Are you a data scientist, business analyst, developer, or project manager? No matter what your job title is, the chances are, you or your team will have to handle data every day in this data-centric world. Powerful software nowadays works like magic thanks to the amount of data we have access to. User data, transaction data, analytic data…all of these help us to make better decisions and applications.
However, things can get annoying quickly when the amount of data you and your team handle becomes too large. As an ex-data scientist, my past experiences did consist of times when handling data coherently with my colleagues provided challenges. Many times, it ended in a scenario with multiple versions of data sitting around with no good explanation of which one is meant to be used for a certain experiment.
Good data governance is what we are all looking for. Not just in the sense that data will be more secure (which is very important), but on the other side we want to streamline the process for the right people to gain access to the data to get their job done.
Is Git a solution for data versioning and governance?

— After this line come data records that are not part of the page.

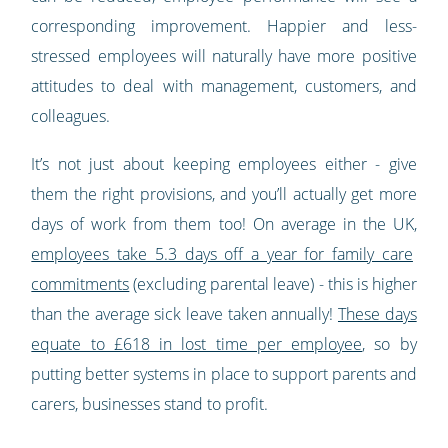
corresponding improvement. Happier and less-
stressed employees will naturally have more positive
attitudes to deal with management, customers, and
colleagues.
It’s not just about keeping employees either - give
them the right provisions, and you’ll actually get more
days of work from them too! On average in the UK,
employees take 5.3 days off a year for family care
commitments
(excluding parental leave) - this is higher
than the average sick leave taken annually!
These days
equate to £618 in lost time per employee
, so by
putting better systems in place to support parents and
carers, businesses stand to profit.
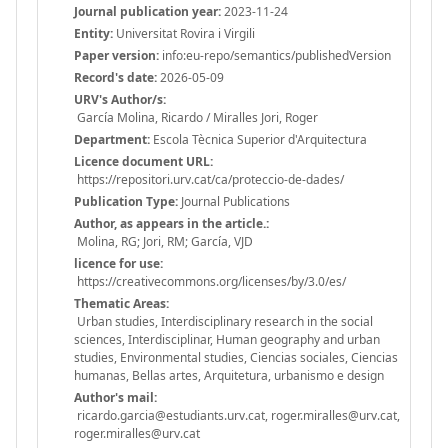
Journal publication year:
2023-11-24
Entity:
Universitat Rovira i Virgili
Paper version:
info:eu-repo/semantics/publishedVersion
Record's date:
2026-05-09
URV's Author/s:
García Molina, Ricardo / Miralles Jori, Roger
Department:
Escola Tècnica Superior d'Arquitectura
Licence document URL:
https://repositori.urv.cat/ca/proteccio-de-dades/
Publication Type:
Journal Publications
Author, as appears in the article.:
Molina, RG; Jori, RM; García, VJD
licence for use:
https://creativecommons.org/licenses/by/3.0/es/
Thematic Areas:
Urban studies, Interdisciplinary research in the social
sciences, Interdisciplinar, Human geography and urban
studies, Environmental studies, Ciencias sociales, Ciencias
humanas, Bellas artes, Arquitetura, urbanismo e design
Author's mail:
ricardo.garcia@estudiants.urv.cat, roger.miralles@urv.cat,
roger.miralles@urv.cat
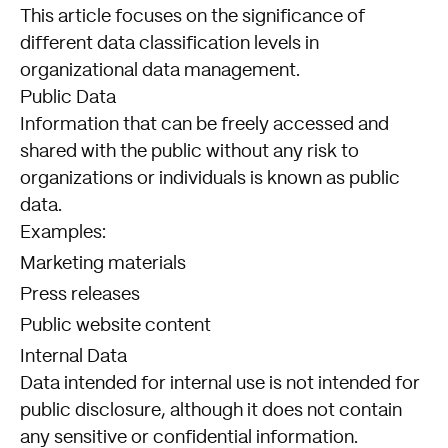
This article focuses on the significance of
different data classification levels in
organizational data management.
Public Data
Information that can be freely accessed and
shared with the public without any risk to
organizations or individuals is known as public
data.
Examples:
Marketing materials
Press releases
Public website content
Internal Data
Data intended for internal use is not intended for
public disclosure, although it does not contain
any sensitive or confidential information.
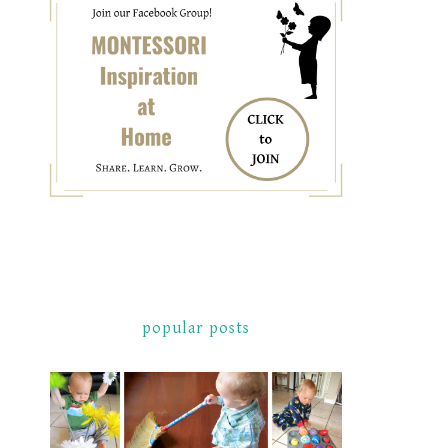
popular posts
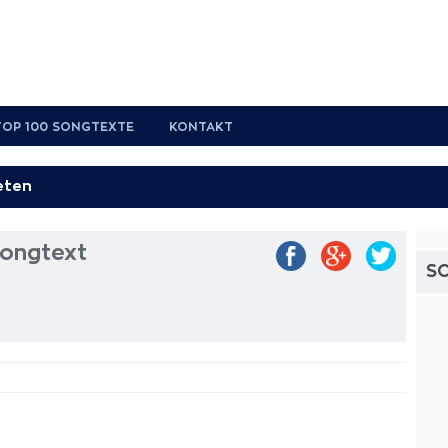
TOP 100 SONGTEXTE
KONTAKT
Songtext
S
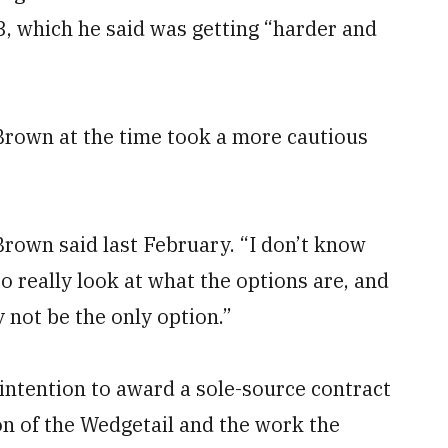
3, which he said was getting “harder and
. Brown at the time took a more cautious
rown said last February. “I don’t know
to really look at what the options are, and
y not be the only option.”
 intention to award a sole-source contract
ion of the Wedgetail and the work the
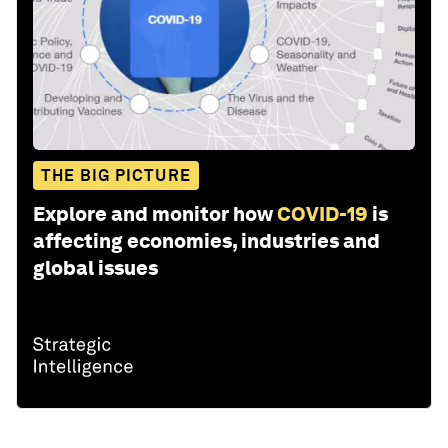
THE BIG PICTURE
Explore and monitor how
COVID-19
is
affecting economies, industries and
global issues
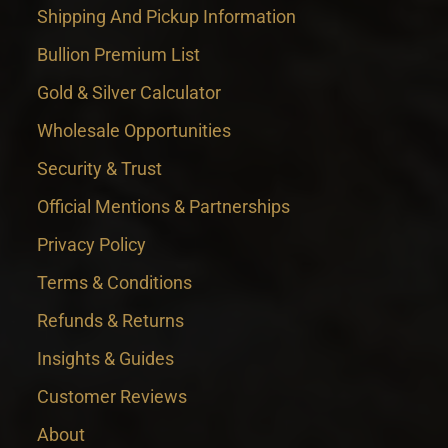
Shipping And Pickup Information
Bullion Premium List
Gold & Silver Calculator
Wholesale Opportunities
Security & Trust
Official Mentions & Partnerships
Privacy Policy
Terms & Conditions
Refunds & Returns
Insights & Guides
Customer Reviews
About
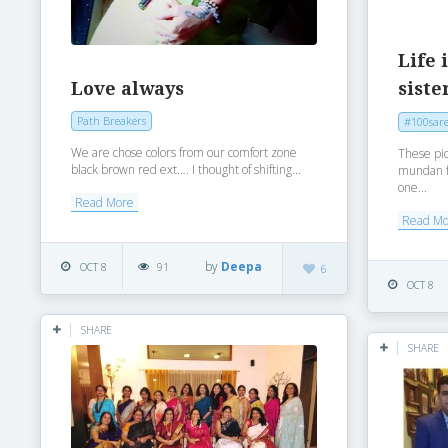
Life 
Love always
siste
Path Breakers
#100sare
We are chose colors from our comfort zone
These pi
black brown red ext…. I thought of shifting...
mundan fe
one...
Read More
Read M
by
Deepa
OCT 8
91
6
OCT 8
SHARE
SHARE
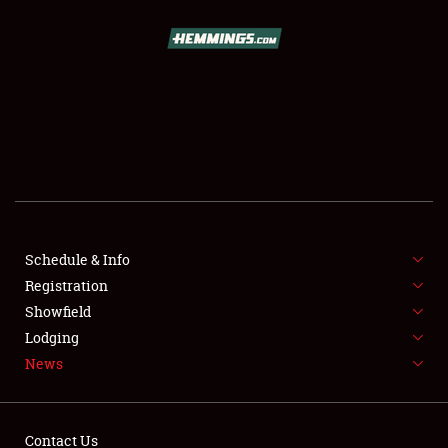
SCHEDULE & INFO
REGISTRATION
SHOWFIELD
FLEA MARKET & CAR CORRAL
Schedule & Info
Registration
SPONSORSHIP
Showfield
LODGING
Lodging
News
NEWS
Contact Us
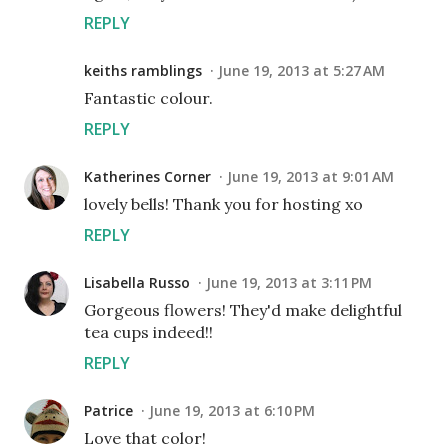
REPLY
keiths ramblings
June 19, 2013 at 5:27 AM
Fantastic colour.
REPLY
Katherines Corner
June 19, 2013 at 9:01 AM
lovely bells! Thank you for hosting xo
REPLY
Lisabella Russo
June 19, 2013 at 3:11 PM
Gorgeous flowers! They'd make delightful
tea cups indeed!!
REPLY
Patrice
June 19, 2013 at 6:10 PM
Love that color!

Software engineers are problem solvers. Revision control is not a new concept in software development. When a team of developers works together to write into a single code source, revision control tools are put in place to resolve problems that could arise working asynchronously.
Among these, there’s Git, a wildly popular revision control tool. With Git, it allows a wide range of operations that keep track of what someone has done and can easily combine a team’s work. Here are a few noticeable operations:
Branches
With branches, each one of the contributors can work on their version of the code. Branches are made to have a separate history from the point where this branch originated from. Branches are not the same as making a copy of the project (repo). It is a separate version of the original that has a different history. This way of storing different versions is much more efficient if the project is huge but the change is minor.
Rollback
Since Git stores the history of the repo, it allows going back to an earlier version if something goes wrong. Checkpoints are made using commits, these store the minimal difference between the current state and the state of the last checkpoint. Each commit will have a message, which can be useful to describe what has been changed and why it was changed. It also stores who made the commit.
Diff
Being able to compare two different states of the repo and find the minimal changes is not as straightforward as you think. However, it is an important part of allowing magic-like collaboration operations. Diff is also useful to understand and approve changes by highlighting the elements that have been changed.
Merge
As diff provides the minimal changes between two stages, it makes comparing and combining two pieces of work manageable. If the minimal changes between two branches are not at the same place, there's no conflict and the work can be combined. However, if the same place has two different changes, it can still be resolved easily by manually comparing what has been altered.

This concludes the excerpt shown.